As forças de coesão da ética do coletivo mantiveram-se através do efeito conservador de tábuas de leis e de escritos sagrados. O seu caráter escrito permitiu a instauração de um cânon, mesmo que a reinterpretação dos seus parágrafos acabasse por ser incompreensível.

Em todo este processo predomina o princípio implícito de queTens de ser o descendente dos teus predecessores, pelo que talvez seja correto inferir que toda a moral é em princípio uma moral de escravos.

 

Como a modernidade ocidental procura sistematicamente a inovação, o falho de cópia entre gerações, voluntário ou não, vai começar a surgir cada vez com maior frequência, a ponto de o coletivo não vir a ser mais que um agregado de desertores da tradição recebida.

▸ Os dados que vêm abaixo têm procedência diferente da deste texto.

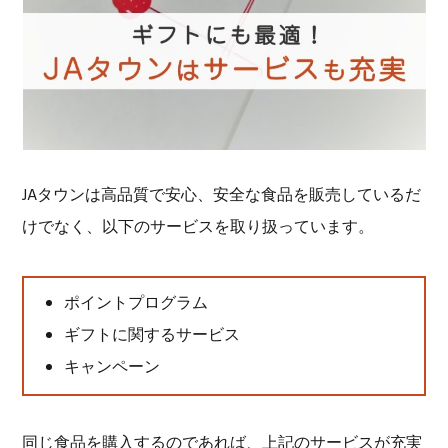
JAタウンは高品質で安心、安全な食品を販売しているだ
けでなく、以下のサービスを取り扱っています。
ポイントプログラム
ギフトに関するサービス
キャンペーン
同じ食品を購入するのであれば、上記のサービスが充実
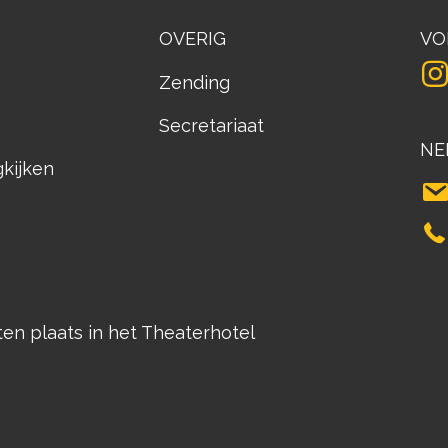
OVERIG
VO
Zending
Secretariaat
NE
gkijken
n plaats in het Theaterhotel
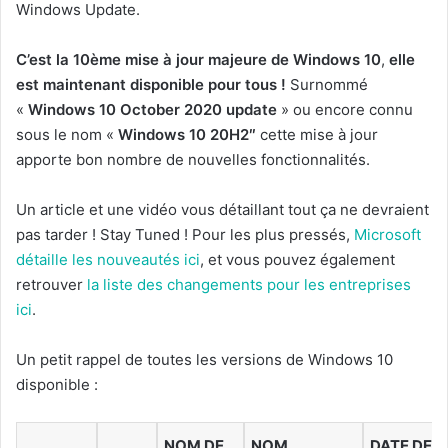
Windows Update.
C’est la 10ème mise à jour majeure de Windows 10
,
elle
est maintenant disponible pour tous !
Surnommé
«
Windows 10 October 2020 update
» ou encore connu
sous le nom «
Windows 10 20H2″
cette mise à jour
apporte bon nombre de nouvelles fonctionnalités.
Un article et une vidéo vous détaillant tout ça ne devraient
pas tarder ! Stay Tuned ! Pour les plus pressés,
Microsoft
détaille les nouveautés ici
, et vous pouvez également
retrouver
la liste des changements pour les entreprises
ici
.
Un petit rappel de toutes les versions de Windows 10
disponible :
NOM DE
NOM
DATE DE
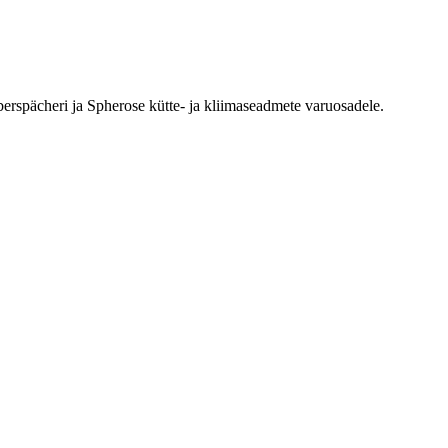
erspächeri ja Spherose kütte- ja kliimaseadmete varuosadele.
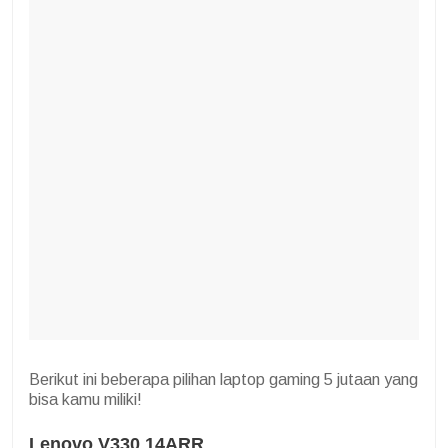
Berikut ini beberapa pilihan laptop gaming 5 jutaan yang
bisa kamu miliki!
Lenovo V330 14ARR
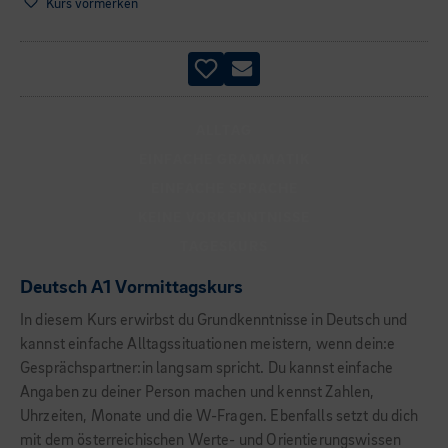
Kurs vormerken
ALLTAG
EINFACHE GRAMMATIK
EINFACHE SPRACHE
KEINE VORKENNTNISSE
TAGESKURS
Deutsch A1 Vormittagskurs
In diesem Kurs erwirbst du Grundkenntnisse in Deutsch und
kannst einfache Alltagssituationen meistern, wenn dein:e
Gesprächspartner:in langsam spricht. Du kannst einfache
Angaben zu deiner Person machen und kennst Zahlen,
Uhrzeiten, Monate und die W-Fragen. Ebenfalls setzt du dich
mit dem österreichischen Werte- und Orientierungswissen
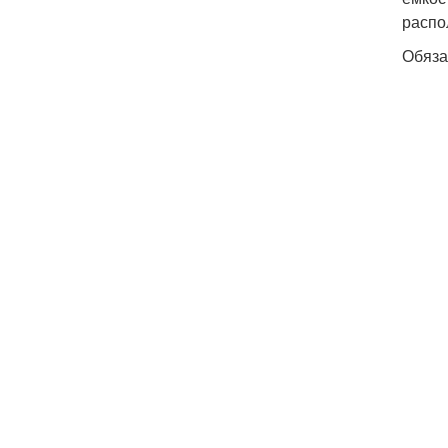
распо
Обяза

Esta transformação pode ser possível de acompanhar através da evolução do patriarcado como transmissão cultural. O patriarcado é proveniente do compromisso entre estruturas de parentesco e imperativos de uma autoridade presente em coletivos pré-estatais ou estatais. Não se compreende a função dos pais e da paternidade nas grandes culturas, sem ver neles a vontade e necessidade de dar um rosto humano anónimo à autoridade transmissora de costumes anteriores.

Tal ainda hoje permanece quando nas eleições das modernas democracias os rostos se substituem aos programas.

 

Em qualquer das grandes civilizações antigas, ninguém se converte em pai apenas para dar origem a descendentes, mas para se erigir em portador da mais-valia ética inerente a esse papel. Nos patriarcados clássicos o pai é a máscara personalizada da moralidade. O que todos querem é mandar, terem autoridade, socorrem-se da personificação em pais e avós.

Daí que os atributos mais importantes do patriarca sejam a severidade, como personificação da ameaça de castigo para os casos de comportamento divergente, e a aversão para com a irregularidade e a exceção. Desde esse momento, autoridade e verdade passaram a valores intrínsecos e inseparáveis.

 

Estes rituais de transmissão nas culturas antigas de pais para filhos conseguem formalizar o intervalo entre as gerações e impedir ruturas nocivas.

 

Sempre que se corrompia este tecido da continuidade genealógica, abria-se a possibilidade da queda na animalidade, bem expressa na tragédia grega do rei Édipo.

Os romanos dão um passo em frente ao descobrirem que os interesses das grandes famílias se podiam, muitas vezes, expressarem-se melhor através de um sistema de filhos eleitos do que através de uma caprichosa descendência carnal.

Fizeram-no por duas vias: pela adoptatio, em que se acolhia um jovem na casa de família em lugar do filho, desde que aceitasse a subordinação à patria potestas do pai adotivo, ou pela adrogatio, em que o filho adotivo adulto tinha de ter o consentimento da cúria senatorial e do colégio de sacerdotes para se poder manter ao lado do pai não carnal com o estatuto de pessoa livre e direito a assumir o nome, os bens e clientela do adotante.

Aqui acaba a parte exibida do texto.